Raw human attention. You’re either paying, or you’re not.
As somebody who speaks English as a second language I often find myself marvelling at the way it works. Case in point: to pay attention. Pay, as in: give something in order to receive something in return; attention as an item in a transaction, a good that can be traded for a profit. Good old, straightforward Adam Smith-ish capitalism.
Obviously, ze Germans disagree. As if to prove a stereotype about us just by how our language works, my own tribe seems to fundamentally reject the idea of making a profit with something one has received without any hard labour of their own.
If you didn’t sweat for it, it’s not yours to sell. The measure of human attention that you individually have to give is a gift of nature, or of God; in either case, you just have it, so the only morally acceptable thing to do with it is to give it away for free: Aufmerksamkeit schenken – to give attention, as in: not paid.

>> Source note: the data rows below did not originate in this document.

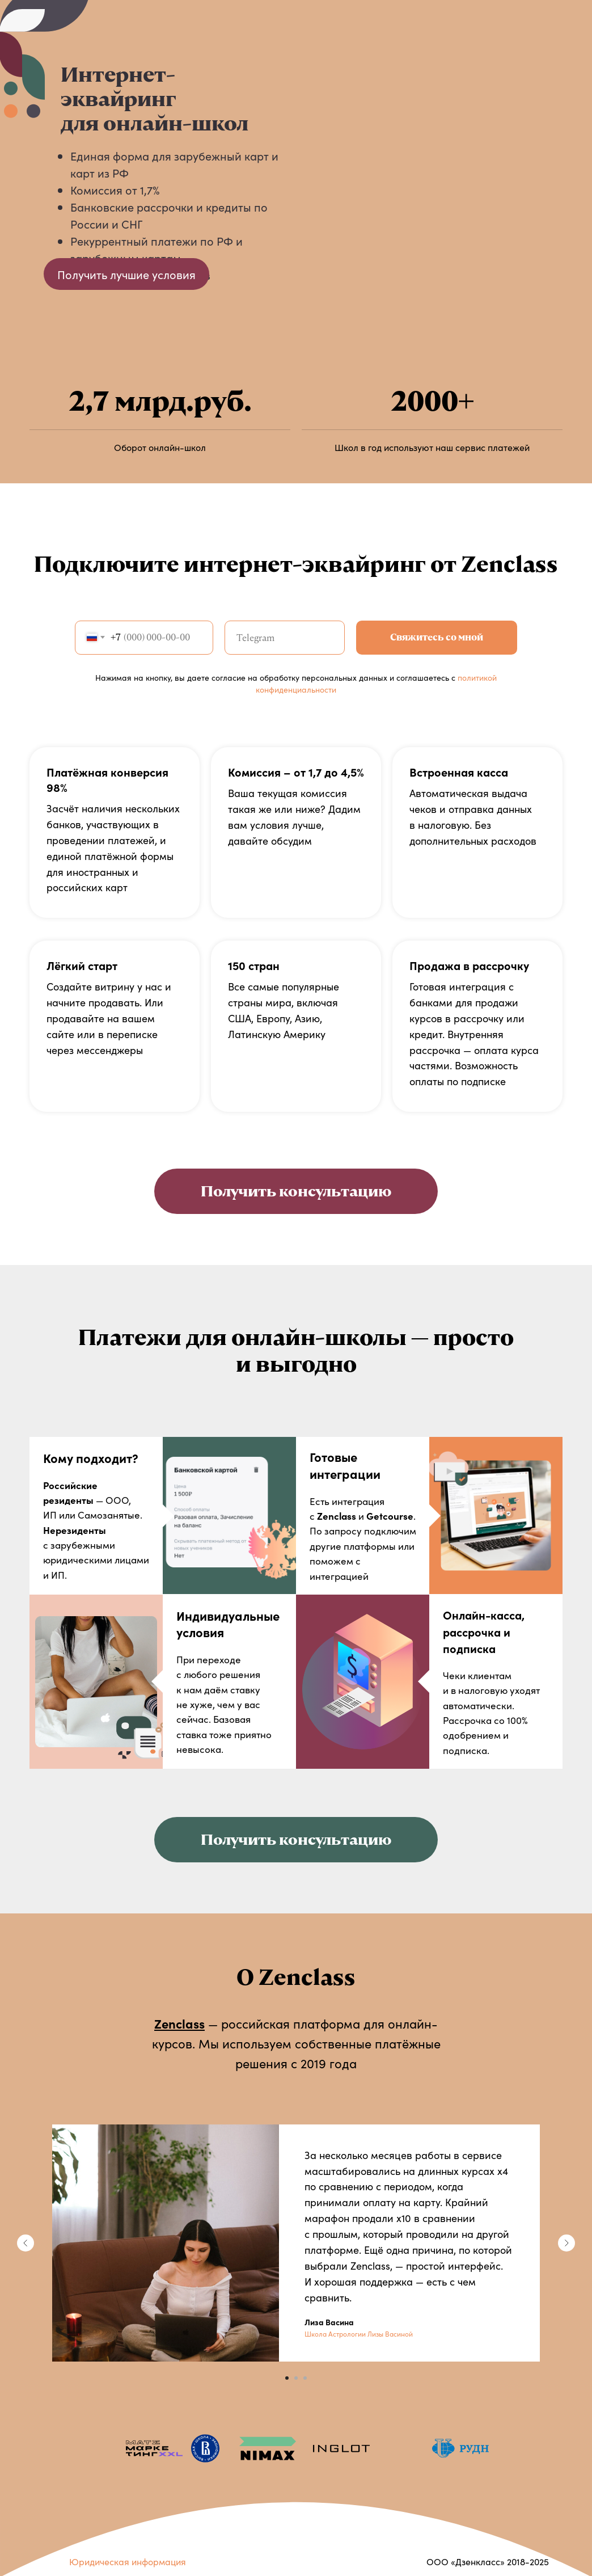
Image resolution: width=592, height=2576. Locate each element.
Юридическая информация (127, 2561)
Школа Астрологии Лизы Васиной (359, 2333)
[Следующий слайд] (566, 2243)
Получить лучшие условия (126, 274)
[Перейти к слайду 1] (287, 2378)
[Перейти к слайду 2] (296, 2378)
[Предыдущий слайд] (25, 2243)
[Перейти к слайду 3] (305, 2378)
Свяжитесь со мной (436, 637)
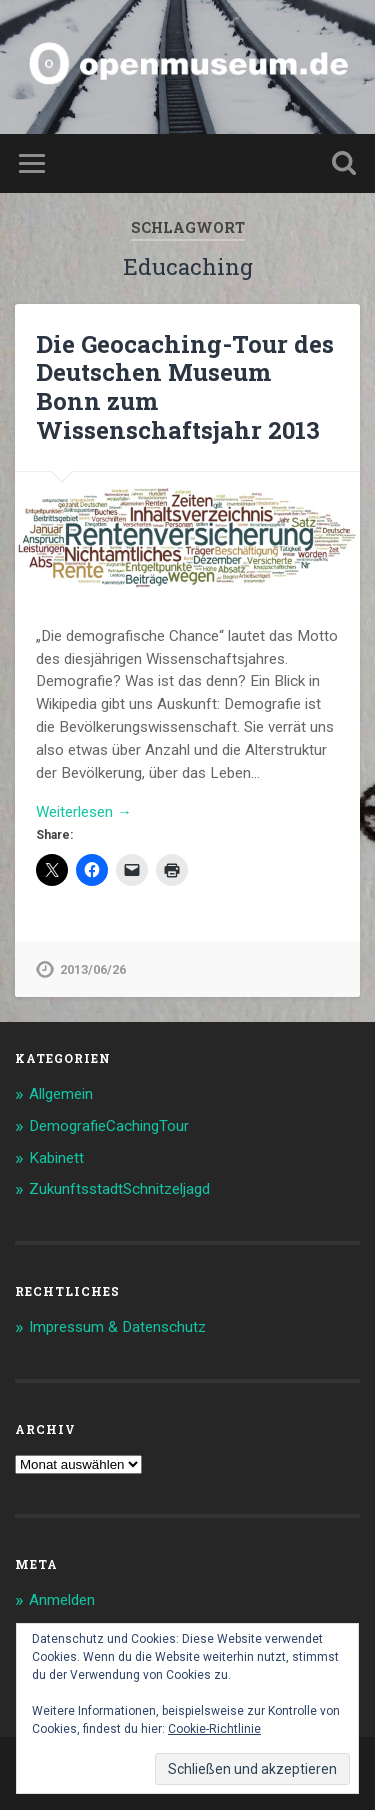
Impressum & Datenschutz (117, 1327)
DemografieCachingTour (109, 1126)
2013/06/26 (93, 969)
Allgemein (61, 1094)
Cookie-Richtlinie (214, 1729)
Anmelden (62, 1600)
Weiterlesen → (84, 812)
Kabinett (56, 1158)
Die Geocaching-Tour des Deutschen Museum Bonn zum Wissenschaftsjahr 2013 (185, 387)
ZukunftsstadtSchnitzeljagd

When Germans devote their attention to something or somebody, linguistically speaking, they don’t expect any particular delivery in return.
And the Germans are right. (Oh, of course we are, don’t give me that look.)
Human attention can’t be traded in a profitable transaction, because it precedes money (or any more direct concept of value) in the value creation chain; it is worth a lot more than cash, because it enables any transaction in first place.
- No attention – no eyeballs
- No eyeballs – no value proposition
- No value proposition – no deal
- No deal – no transaction
Attention is the gatekeeper of the most powerful API on earth: human consciousness.
The single most significant place where streams of data – digital or analogue – intersect with the tangible, living world they are embedded in is the very surface of the human body: eyes, ears, nose, tongue, skin.
Traditional marketing and demagoguery are quite alike in the sense that both try to:
- get your attention at almost all cost;
- bind it to a specific event;
- pull psychological triggers from a more or less elaborate playbook;
- guide your actions towards a specific outcome.
That last point is were the two vary greatly, though.
The marketing playbook usually aims to get you to do something: stay on a web page, click a button, buy a product, tell a friend.
In the playbook of psychological warfare against civil societies, however, more often than not the goal isn’t to get you to do something, but to confuse you – to keep your attention caught up in a web (sic) of literally fucking EVERYTHING, in order for you to not do ANYTHING.
The one thing a demagogue is absolutely terrified of is not facts, nor arguments, nor your rage and fury – it’s disengagement.
Prove them wrong a thousand times a day, they’ll be delighted just as long as you keep your attention focused in their direction. Take you’re attention away from them, they’re done. It is you – or all of us, rather – who have absolute power here.
All this isn’t new, but as everyday people, we tend to avoid thinking about it. Why? Because it propels each of us – you, me, the person next to you – in a position of intimidating power and terrifying responsibility?